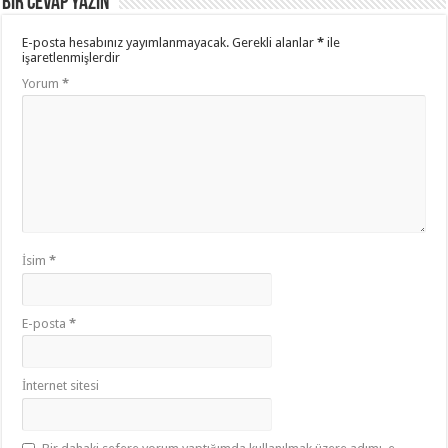
Bir cevap yazın
E-posta hesabınız yayımlanmayacak.
Gerekli alanlar
*
ile
işaretlenmişlerdir
Yorum
*
İsim
*
E-posta
*
İnternet sitesi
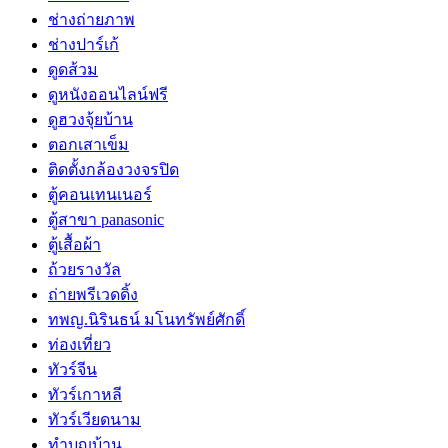
ช่างถ่ายภาพ
ช่างปาร์เก้
ดูดส้วม
ดูหนังออนไลน์ฟรี
ดูฮวงจุ้ยบ้าน
ตอกเสาเข็ม
ติดตั้งกล้องวงจรปิด
ตู้คอนเทนเนอร์
ตู้สาขา panasonic
ตู้เสื้อผ้า
ถ้วยรางวัล
ถ่ายพรีเวดดิ้ง
ทพญ.นิรินธน์ มโนทรัพย์ศักดิ์
ท่องเที่ยว
ทัวร์จีน
ทัวร์เกาหลี
ทัวร์เวียดนาม
ทำบุญบ้าน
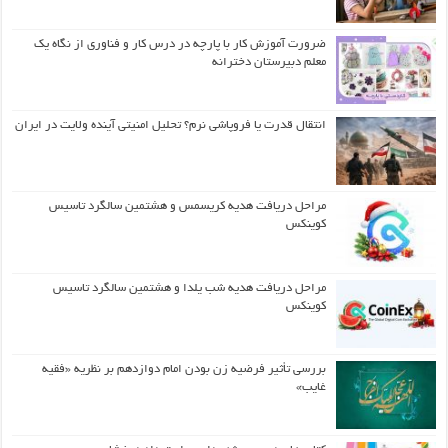
ضرورت آموزش کار با پارچه در درس کار و فناوری از نگاه یک
معلم دبیرستان دخترانه
انتقال قدرت یا فروپاشی نرم؟ تحلیل امنیتی آینده ولایت در ایران
مراحل دریافت هدیه کریسمس و هشتمین سالگرد تاسیس
کوینکس
مراحل دریافت هدیه شب یلدا و هشتمین سالگرد تاسیس
کوینکس
بررسی تأثیر فرضیه زن بودن امام دوازدهم بر نظریه «فقیه
غایب»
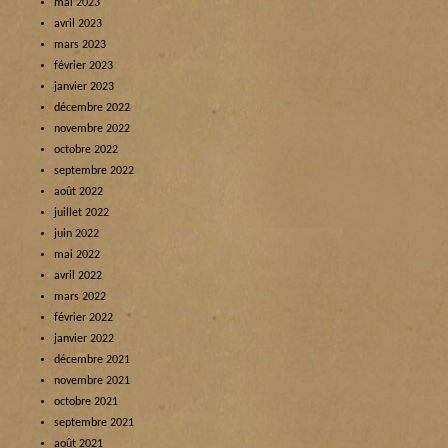
mai 2023
avril 2023
mars 2023
février 2023
janvier 2023
décembre 2022
novembre 2022
octobre 2022
septembre 2022
août 2022
juillet 2022
juin 2022
mai 2022
avril 2022
mars 2022
février 2022
janvier 2022
décembre 2021
novembre 2021
octobre 2021
septembre 2021
août 2021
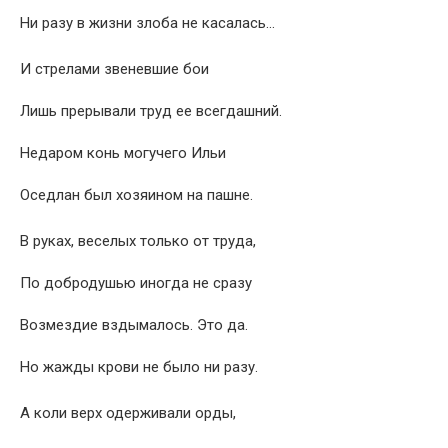
Ни разу в жизни злоба не касалась…
И стрелами звеневшие бои
Лишь прерывали труд ее всегдашний.
Недаром конь могучего Ильи
Оседлан был хозяином на пашне.
В руках, веселых только от труда,
По добродушью иногда не сразу
Возмездие вздымалось. Это да.
Но жажды крови не было ни разу.
А коли верх одерживали орды,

════

> _Directions_
Your answer must be an exact transcription of the records above, minus the pictures.

> _Task result_
Bir cevap yazın
E-posta hesabınız yayımlanmayacak.
Gerekli alanlar
*
ile
işaretlenmişlerdir
Yorum
*
İsim
*
E-posta
*
İnternet sitesi
ช่างถ่ายภาพ
ช่างปาร์เก้
ดูดส้วม
ดูหนังออนไลน์ฟรี
ดูฮวงจุ้ยบ้าน
ตอกเสาเข็ม
ติดตั้งกล้องวงจรปิด
ตู้คอนเทนเนอร์
ตู้สาขา panasonic
ตู้เสื้อผ้า
ถ้วยรางวัล
ถ่ายพรีเวดดิ้ง
ทพญ.นิรินธน์ มโนทรัพย์ศักดิ์
ท่องเที่ยว
ทัวร์จีน
ทัวร์เกาหลี
ทัวร์เวียดนาม
ทำบุญบ้าน
ضرورت آموزش کار با پارچه در درس کار و فناوری از نگاه یک
معلم دبیرستان دخترانه
انتقال قدرت یا فروپاشی نرم؟ تحلیل امنیتی آینده ولایت در ایران
مراحل دریافت هدیه کریسمس و هشتمین سالگرد تاسیس
کوینکس
مراحل دریافت هدیه شب یلدا و هشتمین سالگرد تاسیس
کوینکس
بررسی تأثیر فرضیه زن بودن امام دوازدهم بر نظریه «فقیه
غایب»
mai 2023
avril 2023
mars 2023
février 2023
janvier 2023
décembre 2022
novembre 2022
octobre 2022
septembre 2022
août 2022
juillet 2022
juin 2022
mai 2022
avril 2022
mars 2022
février 2022
janvier 2022
décembre 2021
novembre 2021
octobre 2021
septembre 2021
août 2021
Ни разу в жизни злоба не касалась…
И стрелами звеневшие бои
Лишь прерывали труд ее всегдашний.
Недаром конь могучего Ильи
Оседлан был хозяином на пашне.
В руках, веселых только от труда,
По добродушью иногда не сразу
Возмездие вздымалось. Это да.
Но жажды крови не было ни разу.
А коли верх одерживали орды,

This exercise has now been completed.